## WHAT YOU NEED TO DO:
Go through the entries one line at a time, and gather every line that has the word "Informationen".

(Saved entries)
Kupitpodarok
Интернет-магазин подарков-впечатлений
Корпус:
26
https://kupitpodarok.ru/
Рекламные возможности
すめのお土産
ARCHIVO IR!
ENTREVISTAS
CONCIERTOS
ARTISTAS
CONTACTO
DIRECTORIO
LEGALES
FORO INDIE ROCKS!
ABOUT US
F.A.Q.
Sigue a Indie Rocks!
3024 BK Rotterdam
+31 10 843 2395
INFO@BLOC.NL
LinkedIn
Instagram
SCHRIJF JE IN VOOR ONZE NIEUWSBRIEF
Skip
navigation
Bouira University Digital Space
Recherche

--

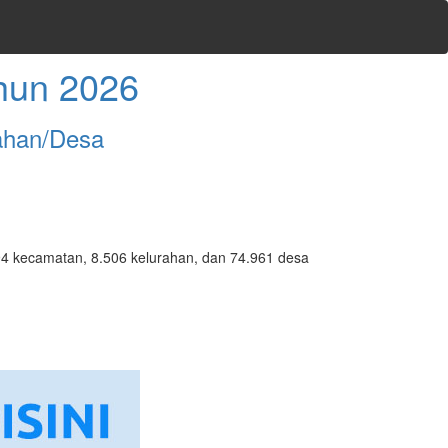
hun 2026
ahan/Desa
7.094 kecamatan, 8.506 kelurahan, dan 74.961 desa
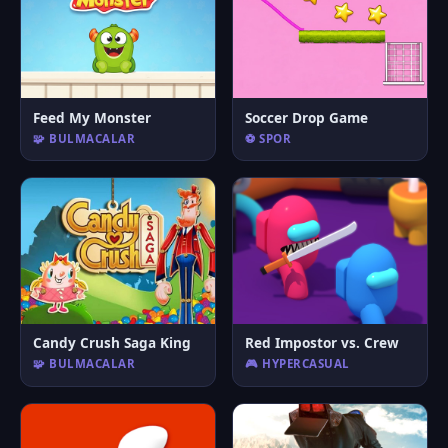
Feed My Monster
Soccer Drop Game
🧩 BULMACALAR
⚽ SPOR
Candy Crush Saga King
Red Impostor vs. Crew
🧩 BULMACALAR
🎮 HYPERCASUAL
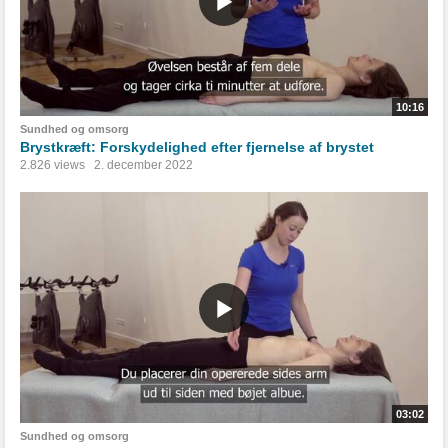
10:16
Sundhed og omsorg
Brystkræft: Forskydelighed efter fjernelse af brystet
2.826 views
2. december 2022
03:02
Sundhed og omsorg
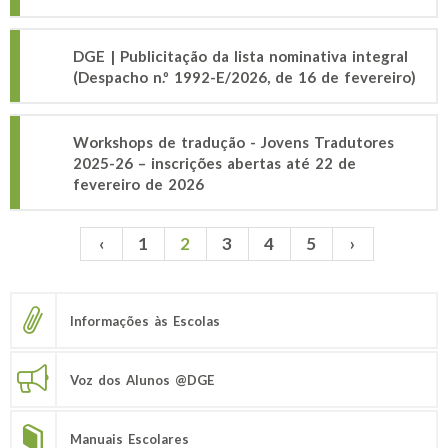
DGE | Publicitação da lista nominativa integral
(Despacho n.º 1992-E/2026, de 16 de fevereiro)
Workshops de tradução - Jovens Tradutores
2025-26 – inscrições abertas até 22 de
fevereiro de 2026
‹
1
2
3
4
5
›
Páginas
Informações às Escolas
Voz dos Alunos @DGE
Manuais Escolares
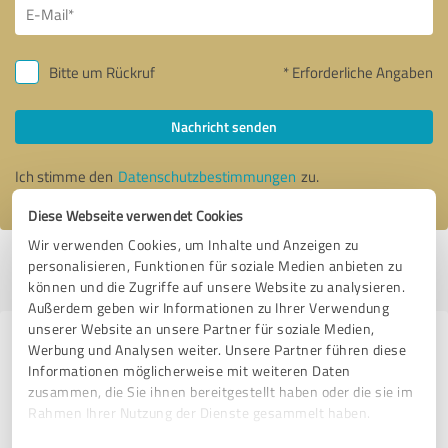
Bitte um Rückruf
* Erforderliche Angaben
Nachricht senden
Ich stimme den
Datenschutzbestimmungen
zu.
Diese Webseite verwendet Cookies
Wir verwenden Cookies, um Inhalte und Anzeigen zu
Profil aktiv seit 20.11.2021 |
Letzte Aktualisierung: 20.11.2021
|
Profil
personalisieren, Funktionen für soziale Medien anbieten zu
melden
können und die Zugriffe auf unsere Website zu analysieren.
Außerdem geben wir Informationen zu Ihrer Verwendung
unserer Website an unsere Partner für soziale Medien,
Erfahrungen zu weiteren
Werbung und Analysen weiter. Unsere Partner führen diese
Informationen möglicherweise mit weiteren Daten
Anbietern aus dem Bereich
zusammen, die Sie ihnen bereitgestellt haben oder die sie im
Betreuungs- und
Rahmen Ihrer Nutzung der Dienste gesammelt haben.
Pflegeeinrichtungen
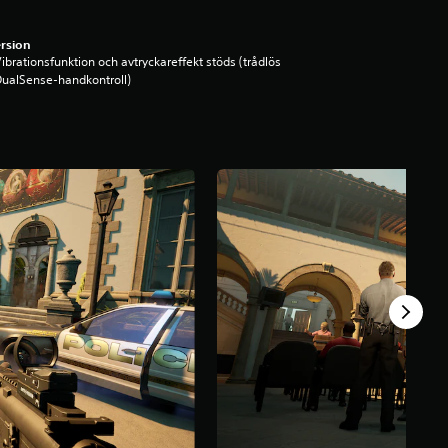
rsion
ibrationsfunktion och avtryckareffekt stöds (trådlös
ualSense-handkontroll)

## ANSWER AREA:
Außerdem geben wir Informationen zu Ihrer Verwendung
Informationen möglicherweise mit weiteren Daten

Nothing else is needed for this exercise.